Following a heart attack in humans, the healing process is long and inefficient. Once damaged, muscle cells called cardiomyocytes are replaced by scar tissue, which is incapable of contracting and thus cannot participate in pumping. This, in turn, leads to further stress on the remaining muscle and eventual heart failure. Heart regeneration into adulthood does exist in some of our fellow vertebrates. Fish, for example, can efficiently regenerate damaged hearts. Closer relatives on the evolutionary tree - mice - are born with this ability but lose it after a week of life. That week gives researchers a time window in which to explore the cues that promote heart regeneration.
Researchers believed that part of the secret might lay outside of the heart cells themselves - in the surrounding supportive tissue known as the extracellular matrix, or ECM. Many cell-to-cell messages are passed through this matrix, while others are stored within its fibrous structure. So the team began to experiment with ECM from both newborn and week-old mice, clearing away the cells until only the surrounding material was left, and then observing what happened when bits of the ECM were added to cardiac cells in culture. The researchers found that the younger ECM, in contrast to the older, elicited cardiomyocyte proliferation.
A screening of ECM proteins identified several candidate molecules for regulating this response, among them Agrin. Agrin was already known for its effects on other tissues - particularly in the neuromuscular junction, where it helps regulate the signals passed from nerves to muscles. In mouse hearts, levels of this molecule drop over the first seven days of life, suggesting a possible role in heart regeneration. The researchers then added Agrin to cell cultures and noted that it caused the cells to divide.
Next, the researchers tested Agrin on mouse models of heart injury, asking whether it could reverse the damage. Indeed, they found that following a single injection of Agrin mouse hearts were almost completely healed and fully functional, although the scientists were surprised to find that it took over a month for the treatment to impart its full impact on cardiac function and regeneration.

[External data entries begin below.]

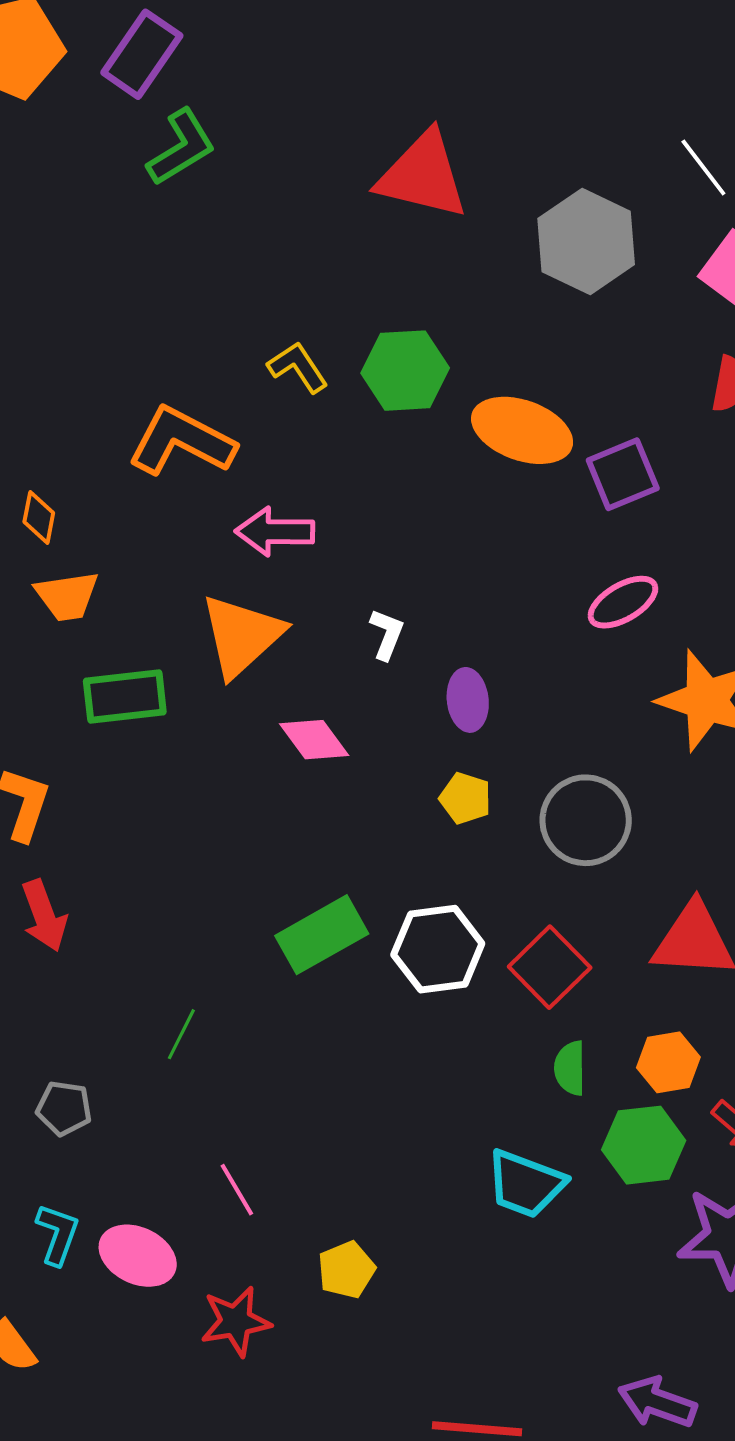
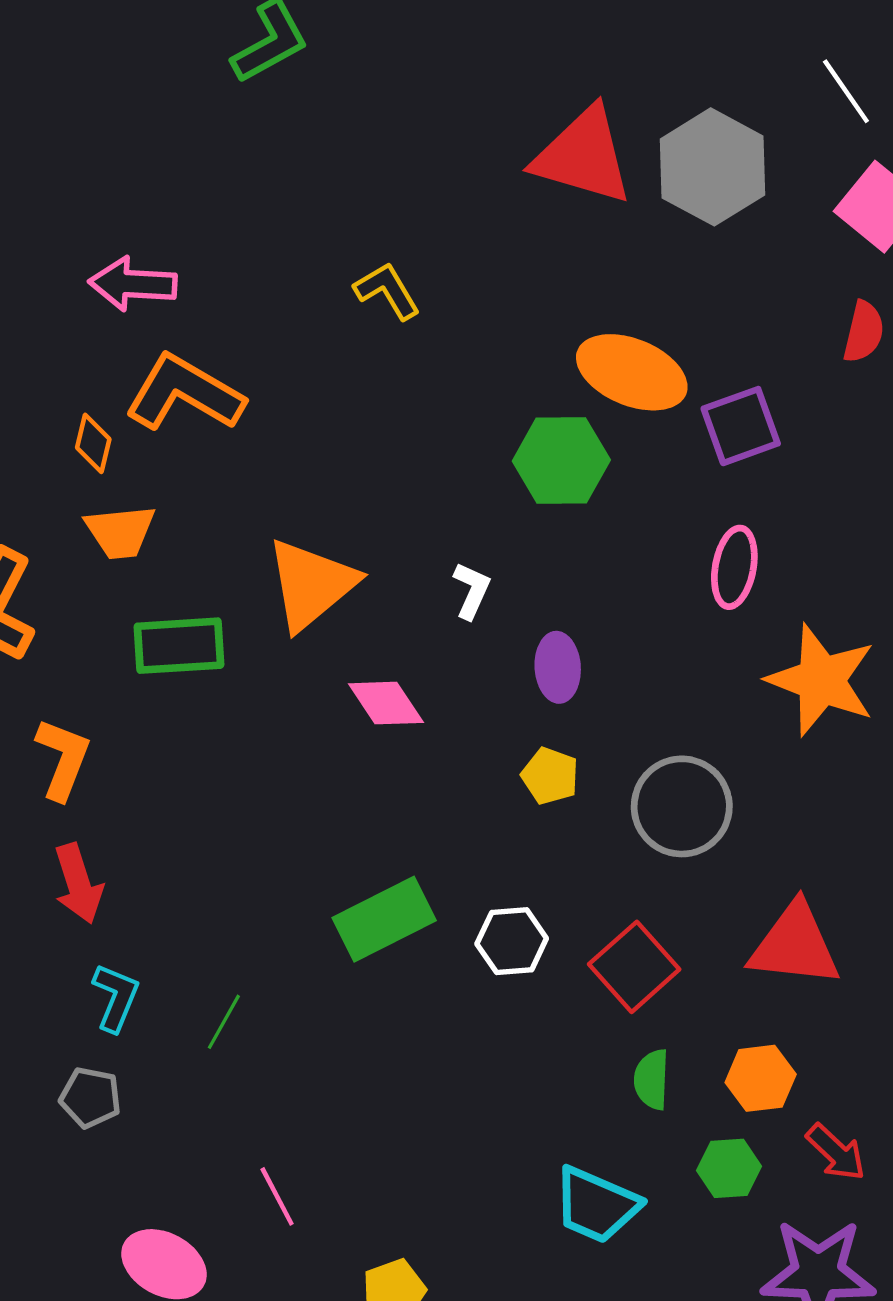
red triangle: (423, 175) -> (583, 156), moved
green hexagon: (405, 371) -> (561, 461), moved
orange L-shape: (182, 441) -> (184, 393), moved
pink arrow: (275, 532) -> (133, 284), moved
pink ellipse: (623, 602) -> (734, 567), turned -52
white hexagon: (438, 949) -> (512, 941), size x0.7
green hexagon: (644, 1145) -> (729, 1168), size x0.7
cyan L-shape: (58, 1234) -> (116, 997), moved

At the end of the recovery period, however, the scar tissue was dramatically reduced, replaced by living heart tissue that restored the heart's pumping function. The researchers speculate that in addition to causing a certain amount of direct cardiomyocyte renewal, Agrin somehow affects the body's inflammatory and immune responses to a heart attack, as well as the pathways involved in suppressing the fibrosis, or scarring, which leads to heart failure. The length of the recovery process, however, is still a mystery, as the Agrin itself disappears from the body within a few days of the injection.
If in a speculative mood, you might revisit research published last year in which the authors demonstrated that extracellular matrix taken from zebrafish, a species capable of regenerating heart tissue, produced enhanced regeneration in mouse hearts following transplant. It would be interesting to see whether or not agrin is the mediator of that effect as well.